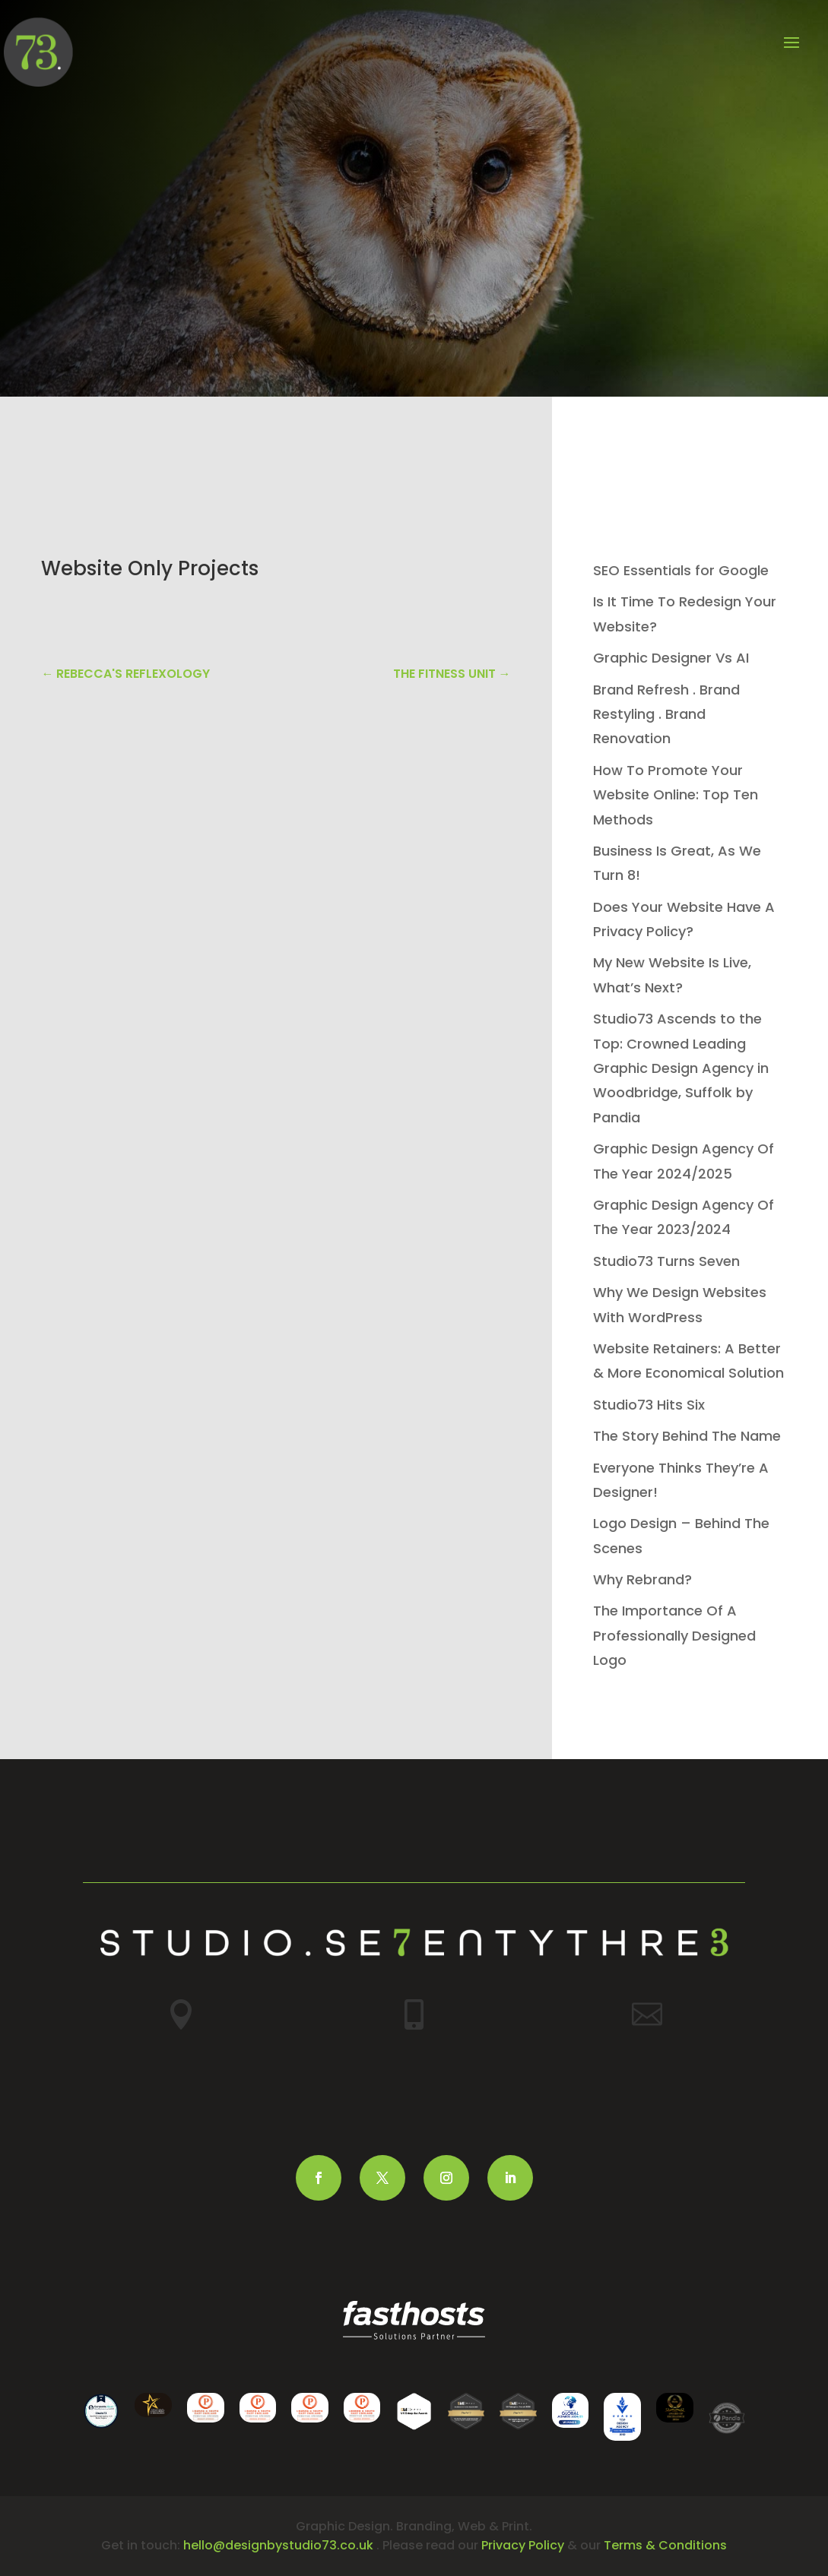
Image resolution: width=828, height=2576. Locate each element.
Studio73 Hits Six (649, 1404)
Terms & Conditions (665, 2545)
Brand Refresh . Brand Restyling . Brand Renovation (666, 714)
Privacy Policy (522, 2545)
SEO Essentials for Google (681, 570)
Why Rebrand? (642, 1579)
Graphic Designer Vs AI (671, 657)
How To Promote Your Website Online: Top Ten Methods (675, 795)
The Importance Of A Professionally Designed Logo (674, 1635)
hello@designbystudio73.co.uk (278, 2545)
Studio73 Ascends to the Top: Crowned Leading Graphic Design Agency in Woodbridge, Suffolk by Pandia (681, 1068)
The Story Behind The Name (687, 1435)
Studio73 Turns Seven (666, 1261)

- - - - -

**Exercise requirements:**
Each line in the records that carries "Graphic" must be copied out.

**Solution to the exercise:**
Graphic Designer Vs AI (671, 657)
Studio73 Ascends to the Top: Crowned Leading Graphic Design Agency in Woodbridge, Suffolk by Pandia (681, 1068)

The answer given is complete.